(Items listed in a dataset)
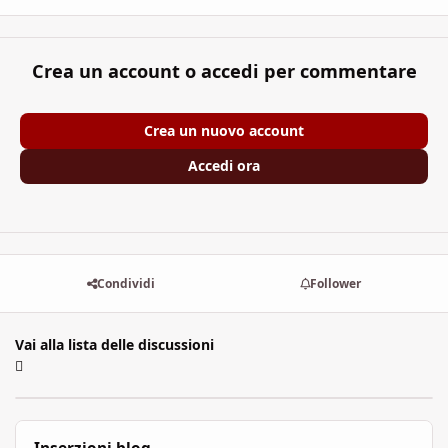
Crea un account o accedi per commentare
Crea un nuovo account
Accedi ora
Condividi
Follower
Vai alla lista delle discussioni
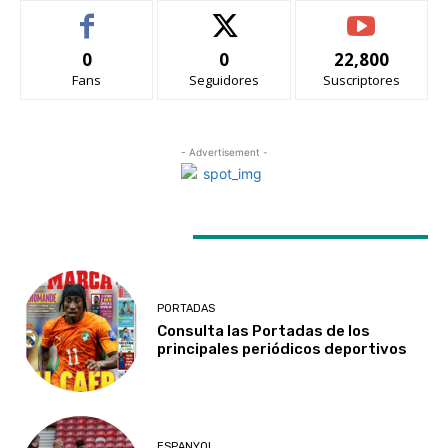
0
0
22,800
Fans
Seguidores
Suscriptores
- Advertisement -
LATEST ARTICLES
PORTADAS
Consulta las Portadas de los
principales periódicos deportivos
ESPANYOL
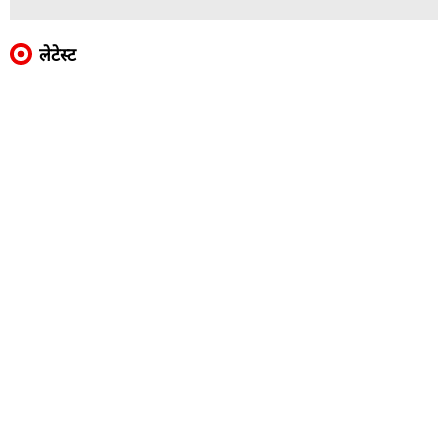
लेटेस्ट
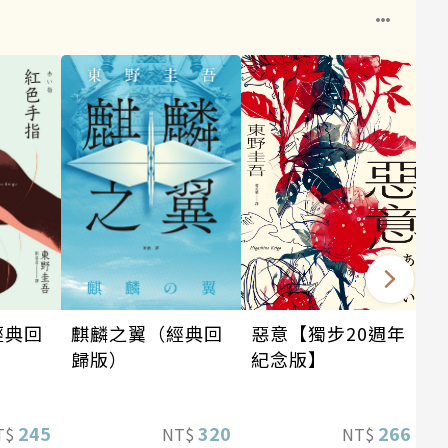
麒麟之翼（經典回
惡意【獨步20週年
經典回
歸版）
紀念版】
320
266
245
NT$
NT$
T$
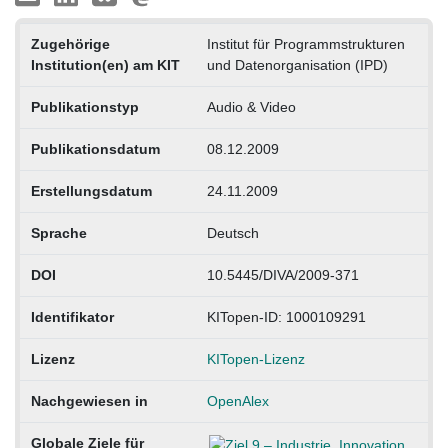
Zugehörige
Institut für Programmstrukturen
Institution(en) am KIT
und Datenorganisation (IPD)
Publikationstyp
Audio & Video
Publikationsdatum
08.12.2009
Erstellungsdatum
24.11.2009
Sprache
Deutsch
DOI
10.5445/DIVA/2009-371
Identifikator
KITopen-ID: 1000109291
Lizenz
KITopen-Lizenz
Nachgewiesen in
OpenAlex
Globale Ziele für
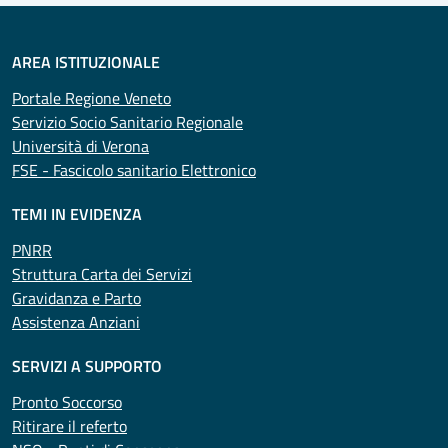
AREA ISTITUZIONALE
Portale Regione Veneto
Servizio Socio Sanitario Regionale
Università di Verona
FSE - Fascicolo sanitario Elettronico
TEMI IN EVIDENZA
PNRR
Struttura Carta dei Servizi
Gravidanza e Parto
Assistenza Anziani
SERVIZI A SUPPORTO
Pronto Soccorso
Ritirare il referto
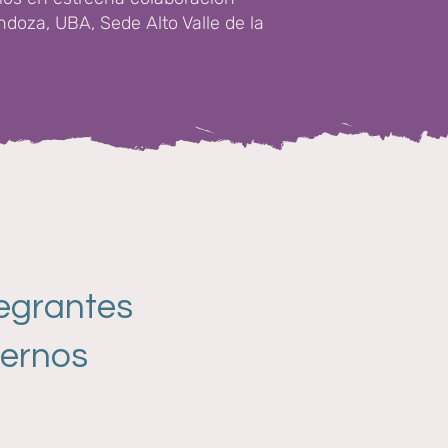
doza, UBA, Sede Alto Valle de la
tegrantes
ternos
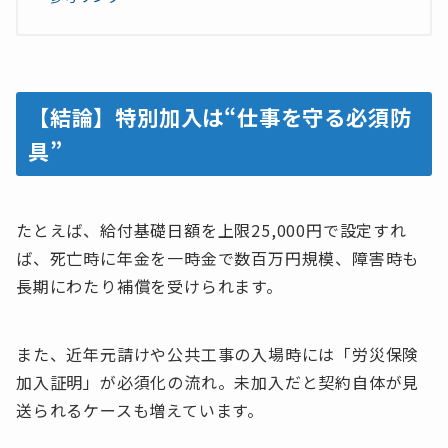
【結論】特別加入は“仕事を守る必須防
具”
たとえば、給付基礎日額を上限25,000円で設定すれ
ば、死亡時に年金を一時金で数百万円規模、障害時も
長期にわたり補償を受けられます。
また、近年元請けや公共工事の入場時には「労災保険
加入証明」が必須化の流れ。未加入だと契約自体が見
送られるケースも増えています。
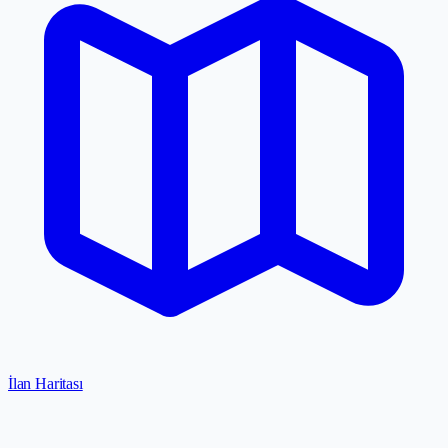
İlan Haritası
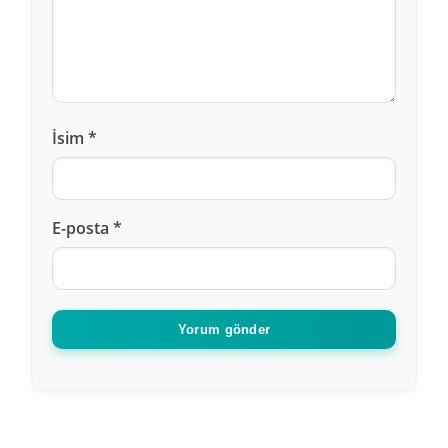
İsim
*
E-posta
*
Yorum gönder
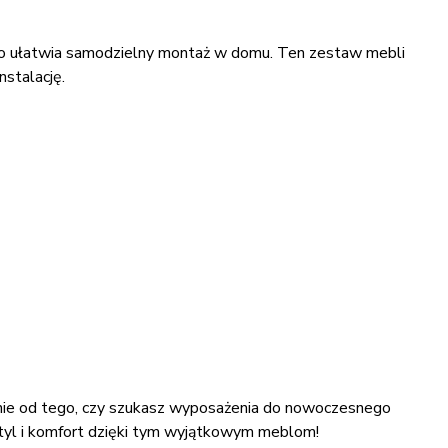
 co ułatwia samodzielny montaż w domu. Ten zestaw mebli
nstalację.
żnie od tego, czy szukasz wyposażenia do nowoczesnego
 styl i komfort dzięki tym wyjątkowym meblom!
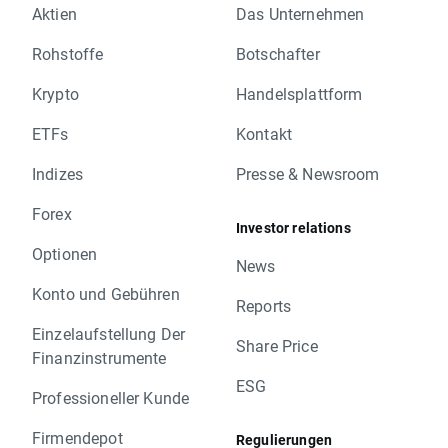
Aktien
Das Unternehmen
Rohstoffe
Botschafter
Krypto
Handelsplattform
ETFs
Kontakt
Indizes
Presse & Newsroom
Forex
Investor relations
Optionen
News
Konto und Gebühren
Reports
Einzelaufstellung Der
Share Price
Finanzinstrumente
ESG
Professioneller Kunde
Firmendepot
Regulierungen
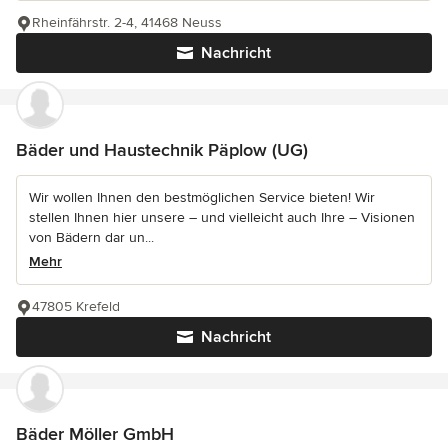
Rheinfährstr. 2-4, 41468 Neuss
Nachricht
Bäder und Haustechnik Päplow (UG)
Wir wollen Ihnen den bestmöglichen Service bieten! Wir
stellen Ihnen hier unsere – und vielleicht auch Ihre – Visionen
von Bädern dar un...
Mehr
47805 Krefeld
Nachricht
Bäder Möller GmbH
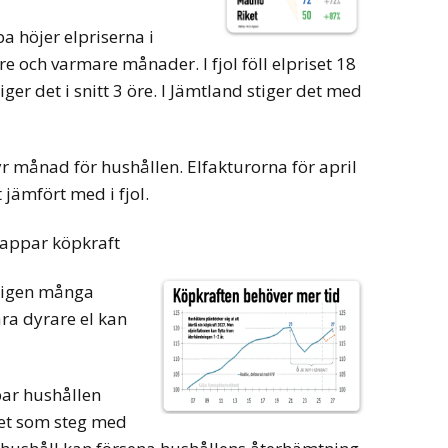
a höjer elpriserna i
are och varmare månader. I fjol föll elpriset 18
iger det i snitt 3 öre. I Jämtland stiger det med
yr månad för hushållen. Elfakturorna för april
jämfört med i fjol.
appar köpkraft
ligen många
ra dyrare el kan
ar hushållen
set som steg med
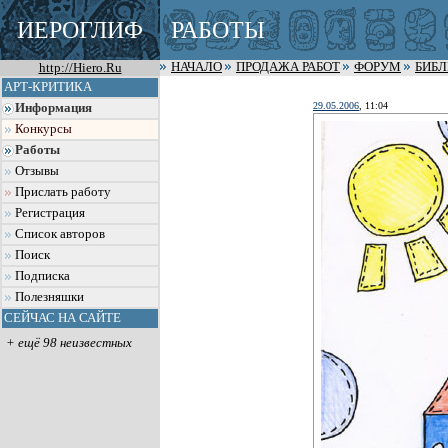
ИЕРОГЛИФ
РАБОТЫ
http://Hiero.Ru
НАЧАЛО
ПРОДАЖА РАБОТ
ФОРУМ
БИБ
АРТ-КРИТИКА
29.05.2006
, 11:04
Информация
Конкурсы
Работы
Отзывы
Прислать работу
Регистрация
Список авторов
Поиск
Подписка
Полезняшки
СЕЙЧАС НА САЙТЕ
+ ещё 98 неизвестных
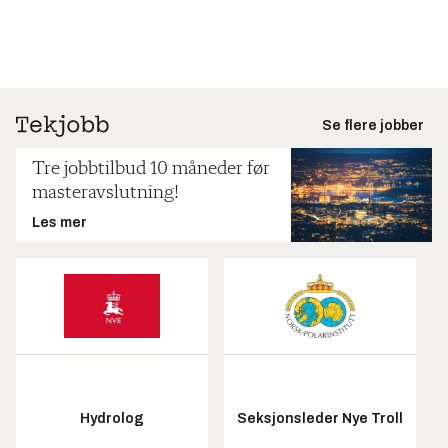
Se flere jobber
Tre jobbtilbud 10 måneder før
masteravslutning!
Les mer
Hydrolog
Seksjonsleder Nye Troll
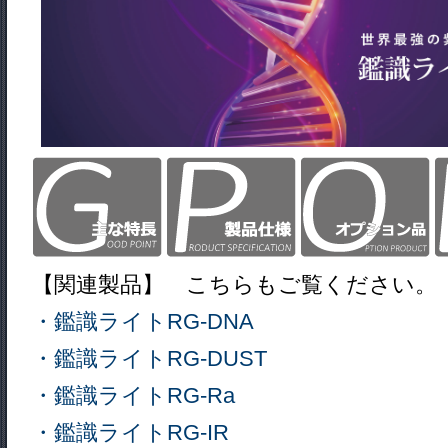
【関連製品】 こちらもご覧ください。
・鑑識ライトRG-DNA
・鑑識ライトRG-DUST
・鑑識ライトRG-Ra
・鑑識ライトRG-IR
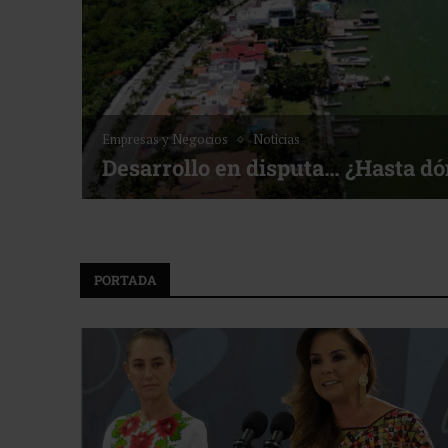
Empresas y Negocios
Noticias
Desarrollo en disputa… ¿Hasta d
PORTADA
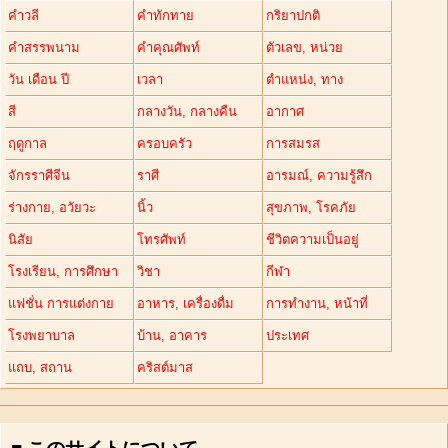
คำวลี
คำทักทาย
กริยาปกติ
คำสรรพนาม
คำคุณศัพท์
ตัวเลข, หน่วย
วัน เดือน ปี
เวลา
ตำแหน่ง, ทาง
สี
กลางวัน, กลางคืน
อากาศ
ฤดูกาล
ครอบครัว
การสมรส
จักรราศีจีน
ราศี
อารมณ์, ความรู้สึก
ร่างกาย, อวัยวะ
นิ้ว
สุขภาพ, โรคภัย
นิสัย
โทรศัพท์
ชีวิตความเป็นอยู่
โรงเรียน, การศึกษา
วิชา
กีฬา
แฟชั่น การแต่งกาย
อาหาร, เครื่องดื่ม
การทำงาน, หน้าที่
โรงพยาบาล
บ้าน, อาคาร
ประเทศ
แถบ, สถาน
คริสต์มาส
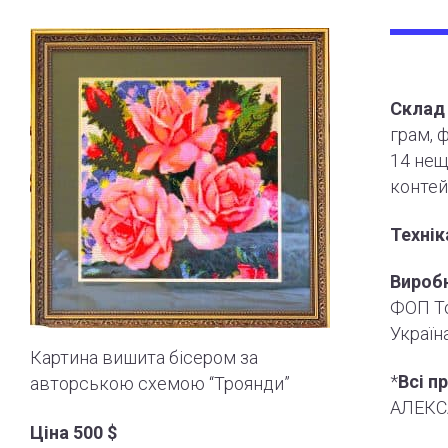
Склад 
грам, 
14 нещ
контей
Технік
Вироб
ФОП То
Україна
Картина вишита бісером за
*
Всі п
авторською схемою “Троянди”
АЛЕКС
Ціна 500
$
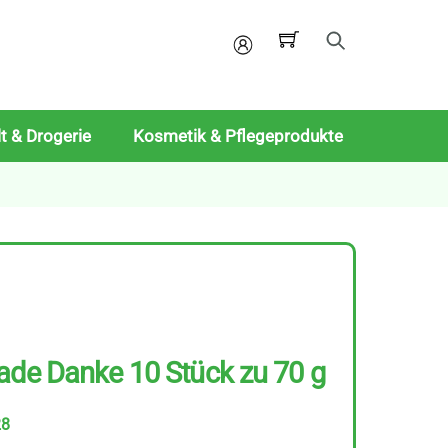
Mein
Konto
t & Drogerie
Kosmetik & Pflegeprodukte
ade Danke 10 Stück zu 70 g
28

WHAT TO DO: Your reply must reproduce all of the entries exactly and contain no pictures.

ANSWER BOX:
Crea un account o accedi per commentare
Crea un nuovo account
Accedi ora
Condividi
Follower
Vai alla lista delle discussioni
0
0
22,800
Fans
Seguidores
Suscriptores
- Advertisement -
LATEST ARTICLES
PORTADAS
Consulta las Portadas de los
principales periódicos deportivos
ESPANYOL
लेटेस्ट
麒麟之翼（經典回
惡意【獨步20週年
經典回
歸版）
紀念版】
320
266
245
NT$
NT$
T$
Zugehörige
Institut für Programmstrukturen
Institution(en) am KIT
und Datenorganisation (IPD)
Publikationstyp
Audio & Video
Publikationsdatum
08.12.2009
Erstellungsdatum
24.11.2009
Sprache
Deutsch
DOI
10.5445/DIVA/2009-371
Identifikator
KITopen-ID: 1000109291
Lizenz
KITopen-Lizenz
Nachgewiesen in
OpenAlex
Globale Ziele für
AREA ISTITUZIONALE
Portale Regione Veneto
Servizio Socio Sanitario Regionale
Università di Verona
FSE - Fascicolo sanitario Elettronico
TEMI IN EVIDENZA
PNRR
Struttura Carta dei Servizi
Gravidanza e Parto
Assistenza Anziani
SERVIZI A SUPPORTO
Pronto Soccorso
Ritirare il referto
doza, UBA, Sede Alto Valle de la
tegrantes
ternos
【結論】特別加入は“仕事を守る必須防
具”
たとえば、給付基礎日額を上限25,000円で設定すれ
ば、死亡時に年金を一時金で数百万円規模、障害時も
長期にわたり補償を受けられます。
また、近年元請けや公共工事の入場時には「労災保険
加入証明」が必須化の流れ。未加入だと契約自体が見
送られるケースも増えています。
İlan Haritası
İsim
*
E-posta
*
Yorum gönder
 co ułatwia samodzielny montaż w domu. Ten zestaw mebli
nstalację.
żnie od tego, czy szukasz wyposażenia do nowoczesnego
 styl i komfort dzięki tym wyjątkowym meblom!
Aktien
Das Unternehmen
Rohstoffe
Botschafter
Krypto
Handelsplattform
ETFs
Kontakt
Indizes
Presse & Newsroom
Forex
Investor relations
Optionen
News
Konto und Gebühren
Reports
Einzelaufstellung Der
Share Price
Finanzinstrumente
ESG
Professioneller Kunde
Firmendepot
Regulierungen
Rheinfährstr. 2-4, 41468 Neuss
Nachricht
Bäder und Haustechnik Päplow (UG)
Wir wollen Ihnen den bestmöglichen Service bieten! Wir
stellen Ihnen hier unsere – und vielleicht auch Ihre – Visionen
von Bädern dar un...
Mehr
47805 Krefeld
Nachricht
Bäder Möller GmbH
a höjer elpriserna i
are och varmare månader. I fjol föll elpriset 18
iger det i snitt 3 öre. I Jämtland stiger det med
yr månad för hushållen. Elfakturorna för april
jämfört med i fjol.
appar köpkraft
ligen många
ra dyrare el kan
ar hushållen
set som steg med
ИЕРОГЛИФ
РАБОТЫ
http://Hiero.Ru
НАЧАЛО
ПРОДАЖА РАБОТ
ФОРУМ
БИБ
АРТ-КРИТИКА
29.05.2006
, 11:04
Информация
Конкурсы
Работы
Отзывы
Прислать работу
Регистрация
Список авторов
Поиск
Подписка
Полезняшки
СЕЙЧАС НА САЙТЕ
+ ещё 98 неизвестных
Se flere jobber
Tre jobbtilbud 10 måneder før
masteravslutning!
Les mer
Hydrolog
Seksjonsleder Nye Troll
【関連製品】 こちらもご覧ください。
・鑑識ライトRG-DNA
・鑑識ライトRG-DUST
・鑑識ライトRG-Ra
・鑑識ライトRG-IR
Empresas y Negocios
Noticias
Desarrollo en disputa… ¿Hasta d
PORTADA
คำวลี
คำทักทาย
กริยาปกติ
คำสรรพนาม
คำคุณศัพท์
ตัวเลข, หน่วย
วัน เดือน ปี
เวลา
ตำแหน่ง, ทาง
สี
กลางวัน, กลางคืน
อากาศ
ฤดูกาล
ครอบครัว
การสมรส
จักรราศีจีน
ราศี
อารมณ์, ความรู้สึก
ร่างกาย, อวัยวะ
นิ้ว
สุขภาพ, โรคภัย
นิสัย
โทรศัพท์
ชีวิตความเป็นอยู่
โรงเรียน, การศึกษา
วิชา
กีฬา
แฟชั่น การแต่งกาย
อาหาร, เครื่องดื่ม
การทำงาน, หน้าที่
โรงพยาบาล
บ้าน, อาคาร
ประเทศ
แถบ, สถาน
คริสต์มาส
Склад 
грам, 
14 нещ
контей
Технік
Вироб
ФОП То
Україна
Картина вишита бісером за
*
Всі п
авторською схемою “Троянди”
АЛЕКС
Ціна 500
$
Mein
Konto
t & Drogerie
Kosmetik & Pflegeprodukte
ade Danke 10 Stück zu 70 g
28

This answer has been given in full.